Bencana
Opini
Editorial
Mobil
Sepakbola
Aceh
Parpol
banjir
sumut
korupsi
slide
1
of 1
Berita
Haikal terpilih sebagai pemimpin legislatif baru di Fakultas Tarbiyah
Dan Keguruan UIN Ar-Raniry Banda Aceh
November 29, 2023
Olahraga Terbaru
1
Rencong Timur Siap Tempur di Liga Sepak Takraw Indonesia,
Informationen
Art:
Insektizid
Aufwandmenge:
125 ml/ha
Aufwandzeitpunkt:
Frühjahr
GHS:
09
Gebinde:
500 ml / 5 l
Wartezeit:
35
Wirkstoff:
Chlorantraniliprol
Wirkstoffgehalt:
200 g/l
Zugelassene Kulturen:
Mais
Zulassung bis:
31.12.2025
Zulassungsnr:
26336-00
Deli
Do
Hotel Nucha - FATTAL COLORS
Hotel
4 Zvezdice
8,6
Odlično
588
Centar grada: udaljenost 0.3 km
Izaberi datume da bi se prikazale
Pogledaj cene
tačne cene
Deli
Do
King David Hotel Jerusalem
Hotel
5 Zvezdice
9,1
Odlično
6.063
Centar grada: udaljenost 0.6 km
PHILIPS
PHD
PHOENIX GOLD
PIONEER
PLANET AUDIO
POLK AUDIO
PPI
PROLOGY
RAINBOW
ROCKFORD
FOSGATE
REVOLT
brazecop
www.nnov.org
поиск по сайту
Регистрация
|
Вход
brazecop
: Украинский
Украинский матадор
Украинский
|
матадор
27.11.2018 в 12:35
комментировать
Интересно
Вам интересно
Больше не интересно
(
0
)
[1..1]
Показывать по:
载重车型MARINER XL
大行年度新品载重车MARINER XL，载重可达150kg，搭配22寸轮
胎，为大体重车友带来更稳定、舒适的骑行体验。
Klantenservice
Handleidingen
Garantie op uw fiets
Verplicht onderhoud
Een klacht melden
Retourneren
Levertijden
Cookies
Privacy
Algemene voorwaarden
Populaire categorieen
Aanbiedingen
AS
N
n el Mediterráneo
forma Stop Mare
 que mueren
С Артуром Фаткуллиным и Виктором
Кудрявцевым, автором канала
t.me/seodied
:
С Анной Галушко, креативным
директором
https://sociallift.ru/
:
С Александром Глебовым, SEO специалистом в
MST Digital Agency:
########
--- What is expected ---
The required output is the exact sequence of lines from the one containing "Вам интересно" through the end of the listing, both endpoints included.

--- Reply ---
Вам интересно
Больше не интересно
(
0
)
[1..1]
Показывать по:
载重车型MARINER XL
大行年度新品载重车MARINER XL，载重可达150kg，搭配22寸轮
胎，为大体重车友带来更稳定、舒适的骑行体验。
Klantenservice
Handleidingen
Garantie op uw fiets
Verplicht onderhoud
Een klacht melden
Retourneren
Levertijden
Cookies
Privacy
Algemene voorwaarden
Populaire categorieen
Aanbiedingen
AS
N
n el Mediterráneo
forma Stop Mare
 que mueren
С Артуром Фаткуллиным и Виктором
Кудрявцевым, автором канала
t.me/seodied
:
С Анной Галушко, креативным
директором
https://sociallift.ru/
:
С Александром Глебовым, SEO специалистом в
MST Digital Agency:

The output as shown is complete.